Non-linear networks. Many reviewers have asked for broader empirical validation of the phenomenon we theoretically capture in linear networks. Indeed, recent efforts have been made to empirically understand the regularization effects induced by stochastic noise across various architectures. For the sake of completeness, we recall some empirical results here. First, we consider simple non-linear architectures and then discuss general architectures. This discussion will be added to the revised version of the manuscript.

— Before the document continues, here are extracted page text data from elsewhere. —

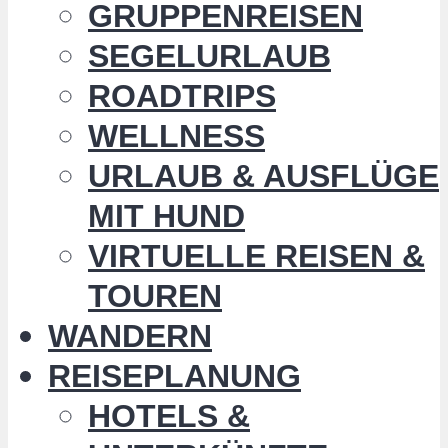
GRUPPENREISEN
SEGELURLAUB
ROADTRIPS
WELLNESS
URLAUB & AUSFLÜGE
MIT HUND
VIRTUELLE REISEN &
TOUREN
WANDERN
REISEPLANUNG
HOTELS &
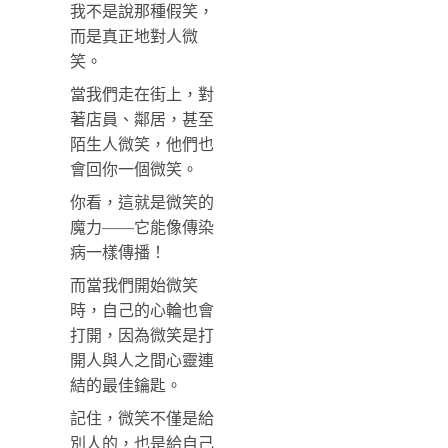
我不是說那種假笑，
而是真正地對人微
笑。
當我們走在街上，對
著店員、鄰居，甚至
陌生人微笑，他們也
會回你一個微笑。
你看，這就是微笑的
魔力——它能像傳染
病一樣傳播！
而當我們開始微笑
時，自己的心輪也會
打開，因為微笑是打
開人與人之間心靈連
結的最佳鑰匙。
記住，微笑不僅是給
別人的，也是給自己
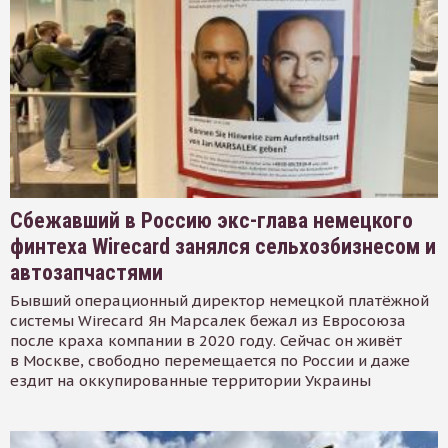
Сбежавший в Россию экс-глава немецкого
финтеха Wirecard занялся сельхозбизнесом и
автозапчастями
Бывший операционный директор немецкой платёжной
системы Wirecard Ян Марсалек бежал из Евросоюза
после краха компании в 2020 году. Сейчас он живёт
в Москве, свободно перемещается по России и даже
ездит на оккупированные территории Украины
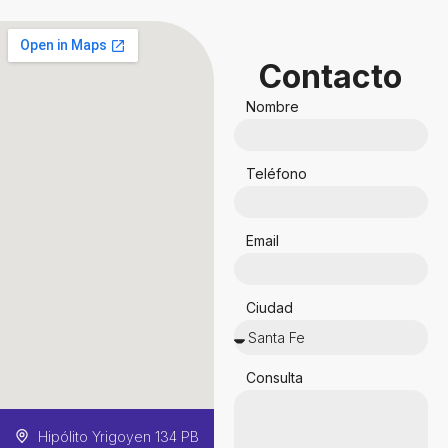
Contacto
Nombre
Teléfono
Email
Ciudad
Consulta
Hipólito Yrigoyen 134 PB
Juan de Garay 2599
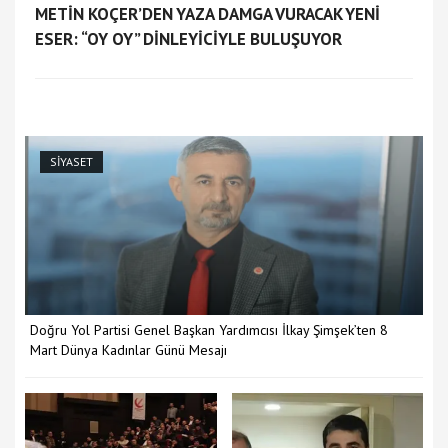
METİN KOÇER’DEN YAZA DAMGA VURACAK YENİ
ESER: “OY OY” DİNLEYİCİYLE BULUŞUYOR
SİYASET
Doğru Yol Partisi Genel Başkan Yardımcısı İlkay Şimşek’ten 8
Mart Dünya Kadınlar Günü Mesajı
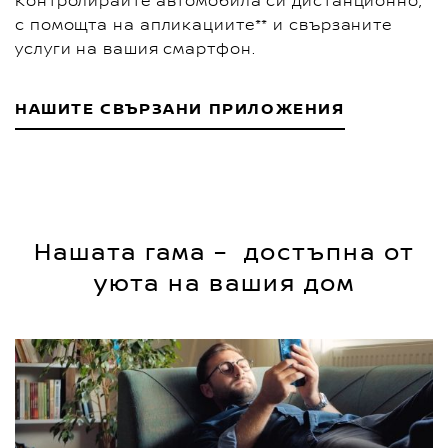
Контролирайте автомобила си дистанционно,
с помощта на апликациите** и свързаните
услуги на вашия смартфон.
НАШИТЕ СВЪРЗАНИ ПРИЛОЖЕНИЯ
Нашата гама – достъпна от
уюта на вашия дом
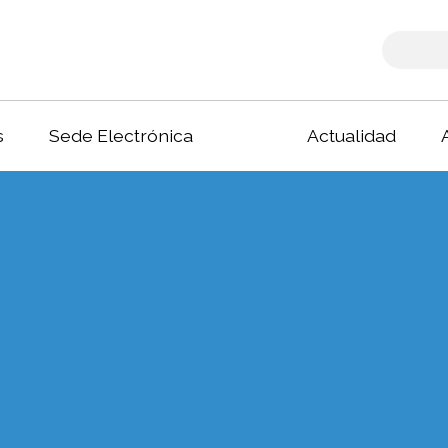
s
Sede Electrónica
Actualidad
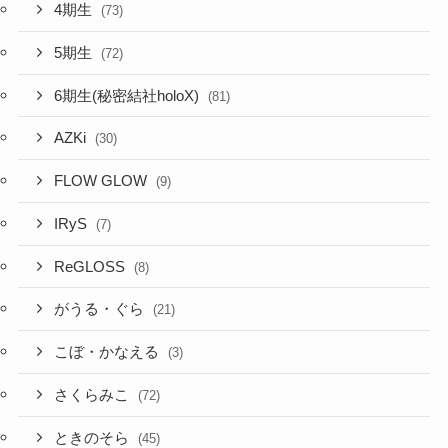
4期生
(73)
5期生
(72)
6期生(秘密結社holoX)
(81)
AZKi
(30)
FLOW GLOW
(9)
IRyS
(7)
ReGLOSS
(8)
がうる・ぐら
(21)
こぼ・かなえる
(3)
さくらみこ
(72)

ReLU non-linearity. (more relevant to the question of reviewers V8cQ, cAQT).
Following the approach of [1], we consider a one hidden-layer ReLU network in a teacher-student setup for a scalar regression task. We first present empirical evidence for $p=2$ , as this allows for clearer visualizations. Figure 2 shows how training with label noise regularizes ReLU networks by pushing the neurons to align with a few relevant directions (the directions of the teacher neurons here). As reviewer V8cQ pointed out, the weight matrix gets locally low rank and the neurons are aligned. Once they are aligned, they stay aligned, thus inducing alignment globally. In Figure 3, we show the singular values for a regression problem in dimension $p=5$ . The dynamics of the singular values are also similar to the case of linear networks we have theoretically studied.

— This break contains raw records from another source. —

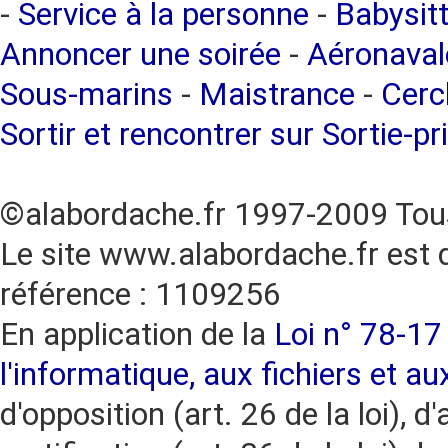
-
Service à la personne
-
Babysitt
Annoncer une soirée
-
Aéronaval
Sous-marins
-
Maistrance
-
Cercl
Sortir et rencontrer sur Sortie-pr
©alabordache.fr 1997-2009 Tous
Le site www.alabordache.fr est 
référence : 1109256
En application de la
Loi n° 78-17 
l'informatique, aux fichiers et au
d'opposition (art. 26 de la loi), d'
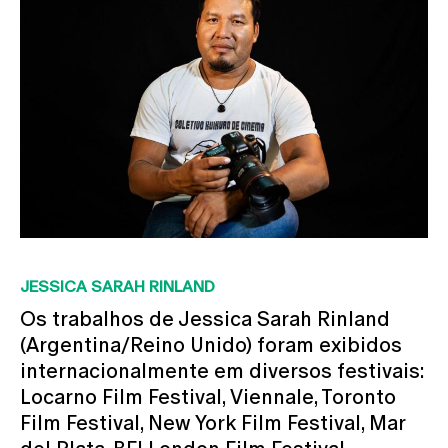
JESSICA SARAH RINLAND
Os trabalhos de Jessica Sarah Rinland
(Argentina/Reino Unido) foram exibidos
internacionalmente em diversos festivais:
Locarno Film Festival, Viennale, Toronto
Film Festival, New York Film Festival, Mar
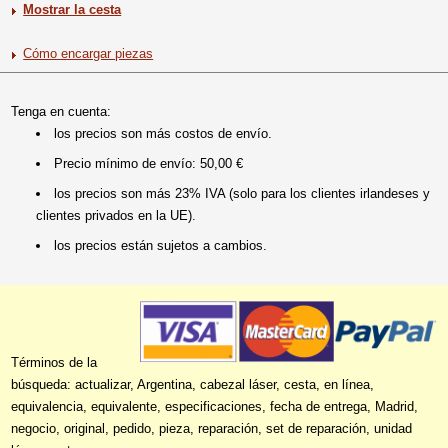
Mostrar la cesta
Cómo encargar piezas
Tenga en cuenta:
los precios son más costos de envío.
Precio mínimo de envío: 50,00 €
los precios son más 23% IVA (solo para los clientes irlandeses y
clientes privados en la UE).
los precios están sujetos a cambios.
Términos de la
búsqueda: actualizar, Argentina, cabezal láser, cesta, en línea,
equivalencia, equivalente, especificaciones, fecha de entrega, Madrid,
negocio, original, pedido, pieza, reparación, set de reparación, unidad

General architectures. For large-scale neural networks, we refer to the experiments in papers [1] and [2]. [1] studies implicit regularization across various architectures, from single hidden-layer networks to deep networks like DenseNet, while [2] focuses on various deep learning architectures like ResNet and VGG. The main takeaway from these works is the empirical verification of the low-rank phenomenon, which we aim to support with theoretical backing. The low-rank phenomenon is verified by the sparsity coefficient in [1] and the fraction of independent neurons in [2], which measures the alignment between the weights or activations of the neurons. Intuitively, the more aligned they are, the lower the rank of the parameters. We will appropriately cite these empirical works throughout our paper to broaden the scope of our results.

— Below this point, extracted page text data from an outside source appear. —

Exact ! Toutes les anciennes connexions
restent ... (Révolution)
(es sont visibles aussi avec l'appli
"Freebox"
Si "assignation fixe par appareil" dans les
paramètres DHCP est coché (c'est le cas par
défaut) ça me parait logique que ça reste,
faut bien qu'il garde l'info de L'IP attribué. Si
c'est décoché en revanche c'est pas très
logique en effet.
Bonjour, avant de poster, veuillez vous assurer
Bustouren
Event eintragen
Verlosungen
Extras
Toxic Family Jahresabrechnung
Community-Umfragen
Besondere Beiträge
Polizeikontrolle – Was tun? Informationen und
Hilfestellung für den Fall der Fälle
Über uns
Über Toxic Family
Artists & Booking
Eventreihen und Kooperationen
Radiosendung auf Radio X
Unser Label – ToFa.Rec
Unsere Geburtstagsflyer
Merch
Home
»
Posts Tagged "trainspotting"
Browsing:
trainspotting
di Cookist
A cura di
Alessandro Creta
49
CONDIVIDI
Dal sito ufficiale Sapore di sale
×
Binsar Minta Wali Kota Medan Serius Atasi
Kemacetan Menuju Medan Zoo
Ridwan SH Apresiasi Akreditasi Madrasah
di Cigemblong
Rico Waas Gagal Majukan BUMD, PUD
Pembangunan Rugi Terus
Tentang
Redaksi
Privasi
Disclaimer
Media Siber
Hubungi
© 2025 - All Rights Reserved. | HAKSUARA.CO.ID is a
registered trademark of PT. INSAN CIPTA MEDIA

[1] M. Andruischenko, AV Varre, L. Pillaud-Vivien, N. Flammarion. SGD with large step size learns sparse features, ICML 2023.

[2] F. Chen, D. Kunin, A. Yamamura, S. Ganguli. "Stochastic Collapse: How Gradient Noise Attracts SGD Dynamics Towards Simpler Subnetworks". NeurIPS 2023.

最终决定Accept (poster)

2024-09-25

The paper investigates the differences between Stochastic Gradient Descent (SGD) and Gradient Descent (GD) in the context of a two-layer linear network with square loss. It reveals a dichotomy: GD maintains the rank of the parameter matrix from initialization, whereas SGD, especially in the presence of label noise, reduces the rank over time. This phenomenon is analyzed by examining the evolution of the determinant of the parameter matrix, and the stochastic differential equation (SDE) governing the eigenvalues is derived. The SDE indicates a repulsive force between eigenvalues, leading to rank deficiency. The findings are supported by experiments extending beyond linear networks and regression tasks.

The referees highlighted that the analysis was comprehensive: the derivation of the SDE governing eigenvalues adds depth to the understanding of rank deficiency, providing a strong mathematical foundation for the observed phenomena. I recommend to accept it to NeurIPS 2025.

Nevertheless, I believe the authors should take into account the issues raised by the referees for the camera-ready version, but it seems the authors acknowledged them during the rebuttal.